Data provided:
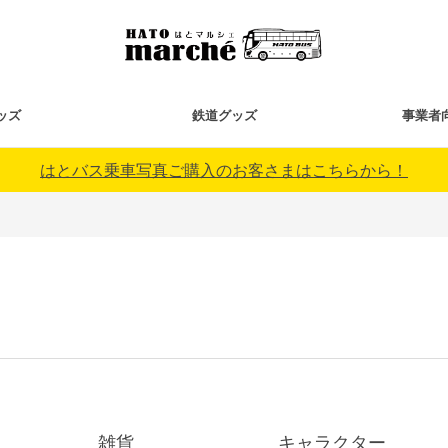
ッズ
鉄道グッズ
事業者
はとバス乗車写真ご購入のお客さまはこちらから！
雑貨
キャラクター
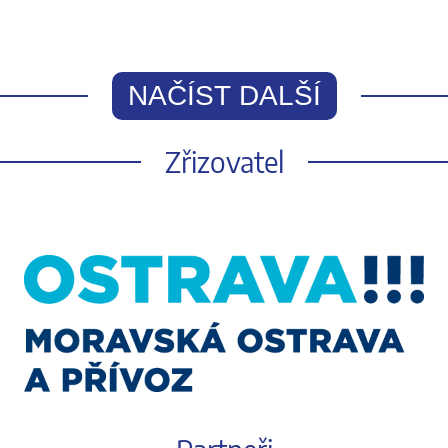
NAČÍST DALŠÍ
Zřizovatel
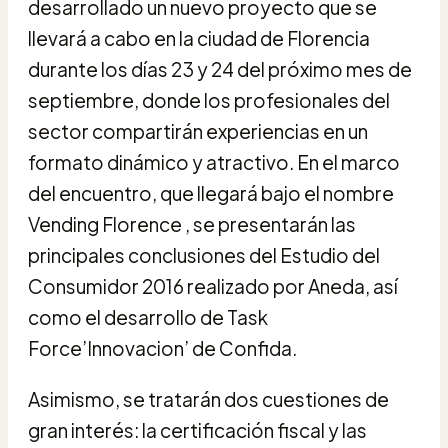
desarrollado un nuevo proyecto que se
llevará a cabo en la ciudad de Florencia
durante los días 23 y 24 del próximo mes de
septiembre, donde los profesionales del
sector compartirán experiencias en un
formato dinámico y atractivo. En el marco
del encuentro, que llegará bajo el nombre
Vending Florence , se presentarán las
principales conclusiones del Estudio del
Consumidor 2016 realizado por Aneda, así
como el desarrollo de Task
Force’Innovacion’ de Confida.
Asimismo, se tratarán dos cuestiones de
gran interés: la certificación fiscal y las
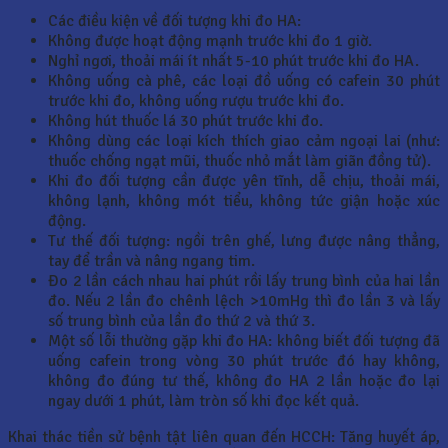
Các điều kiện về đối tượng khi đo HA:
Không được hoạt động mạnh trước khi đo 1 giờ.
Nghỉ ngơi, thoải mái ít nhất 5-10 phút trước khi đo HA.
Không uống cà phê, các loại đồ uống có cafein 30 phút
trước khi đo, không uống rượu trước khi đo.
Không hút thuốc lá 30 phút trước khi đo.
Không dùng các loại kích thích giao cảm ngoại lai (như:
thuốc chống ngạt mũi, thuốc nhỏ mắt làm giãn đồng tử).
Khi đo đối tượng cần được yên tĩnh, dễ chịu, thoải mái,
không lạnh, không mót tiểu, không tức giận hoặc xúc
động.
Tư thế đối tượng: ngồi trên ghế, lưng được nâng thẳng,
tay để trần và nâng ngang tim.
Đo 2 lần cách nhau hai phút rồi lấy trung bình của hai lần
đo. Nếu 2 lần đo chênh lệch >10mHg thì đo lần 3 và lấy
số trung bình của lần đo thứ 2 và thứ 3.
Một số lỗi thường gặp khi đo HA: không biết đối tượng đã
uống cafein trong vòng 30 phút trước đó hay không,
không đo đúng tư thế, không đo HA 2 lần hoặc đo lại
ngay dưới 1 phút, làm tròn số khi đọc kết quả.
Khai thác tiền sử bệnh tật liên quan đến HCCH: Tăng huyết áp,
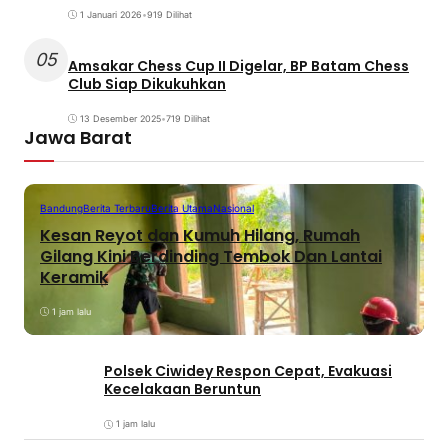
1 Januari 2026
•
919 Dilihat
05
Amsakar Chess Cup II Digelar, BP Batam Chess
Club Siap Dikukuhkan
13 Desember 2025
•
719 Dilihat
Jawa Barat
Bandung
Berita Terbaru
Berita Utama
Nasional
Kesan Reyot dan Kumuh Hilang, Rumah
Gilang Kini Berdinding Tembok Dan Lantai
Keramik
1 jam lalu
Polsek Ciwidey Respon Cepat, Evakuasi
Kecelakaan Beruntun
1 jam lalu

Problem description:
Your task is to return, exactly and on their own, the lines from the one containing "Amsakar Chess Cup II Digelar, BP Batam Chess" through the last line of the listing.

Solution to this exercise:
Amsakar Chess Cup II Digelar, BP Batam Chess
Club Siap Dikukuhkan
13 Desember 2025
•
719 Dilihat
Jawa Barat
Bandung
Berita Terbaru
Berita Utama
Nasional
Kesan Reyot dan Kumuh Hilang, Rumah
Gilang Kini Berdinding Tembok Dan Lantai
Keramik
1 jam lalu
Polsek Ciwidey Respon Cepat, Evakuasi
Kecelakaan Beruntun
1 jam lalu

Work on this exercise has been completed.